::: RECORDS FOR THE EXERCISE

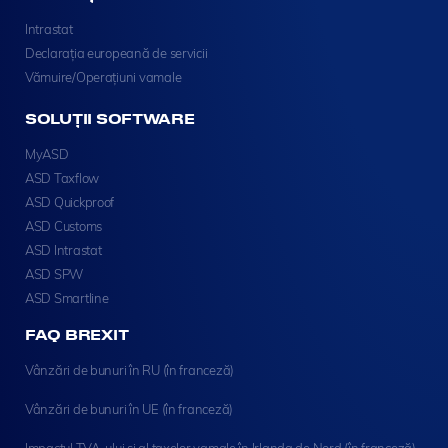
Intrastat
Declarația europeană de servicii
Vămuire/Operațiuni vamale
SOLUȚII SOFTWARE
MyASD
ASD Taxflow
ASD Quickproof
ASD Customs
ASD Intrastat
ASD SPW
ASD Smartline
FAQ BREXIT
Vânzări de bunuri în RU (în franceză)
Vânzări de bunuri în UE (în franceză)
Impactul TVA-ului și al taxelor vamale în Irlanda de Nord (în franceză)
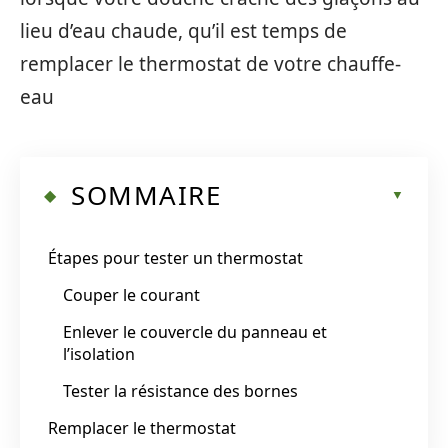
lieu d’eau chaude, qu’il est temps de
remplacer le thermostat de votre chauffe-
eau
SOMMAIRE
Étapes pour tester un thermostat
Couper le courant
Enlever le couvercle du panneau et
l’isolation
Tester la résistance des bornes
Remplacer le thermostat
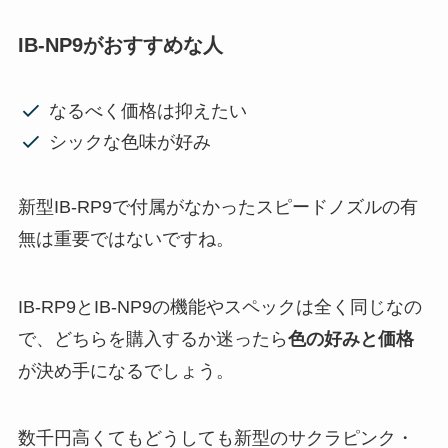
IB-NP9がおすすめな人
なるべく価格は抑えたい
シックな色味が好み
新型IB-RP9で付属がなかったスピードノズルの有
無は重要ではないですね。
IB-RP9とIB-NP9の機能やスペックは全く同じなの
で、どちらを購入するか迷ったら
色の好みと価格
が決め手になるでしょう。
数千円高くてもどうしても新型のサクラピンク・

::::::

* **WHAT YOU NEED TO DO**
Before you finish, make sure every line above has been repeated exactly and no picture remains in the copy.

* **SOLVED PROBLEM**
Intrastat
Declarația europeană de servicii
Vămuire/Operațiuni vamale
SOLUȚII SOFTWARE
MyASD
ASD Taxflow
ASD Quickproof
ASD Customs
ASD Intrastat
ASD SPW
ASD Smartline
FAQ BREXIT
Vânzări de bunuri în RU (în franceză)
Vânzări de bunuri în UE (în franceză)
Impactul TVA-ului și al taxelor vamale în Irlanda de Nord (în franceză)
lieu d’eau chaude, qu’il est temps de
remplacer le thermostat de votre chauffe-
eau
SOMMAIRE
Étapes pour tester un thermostat
Couper le courant
Enlever le couvercle du panneau et
l’isolation
Tester la résistance des bornes
Remplacer le thermostat
IB-NP9がおすすめな人
なるべく価格は抑えたい
シックな色味が好み
新型IB-RP9で付属がなかったスピードノズルの有
無は重要ではないですね。
IB-RP9とIB-NP9の機能やスペックは全く同じなの
で、どちらを購入するか迷ったら
色の好みと価格
が決め手になるでしょう。
数千円高くてもどうしても新型のサクラピンク・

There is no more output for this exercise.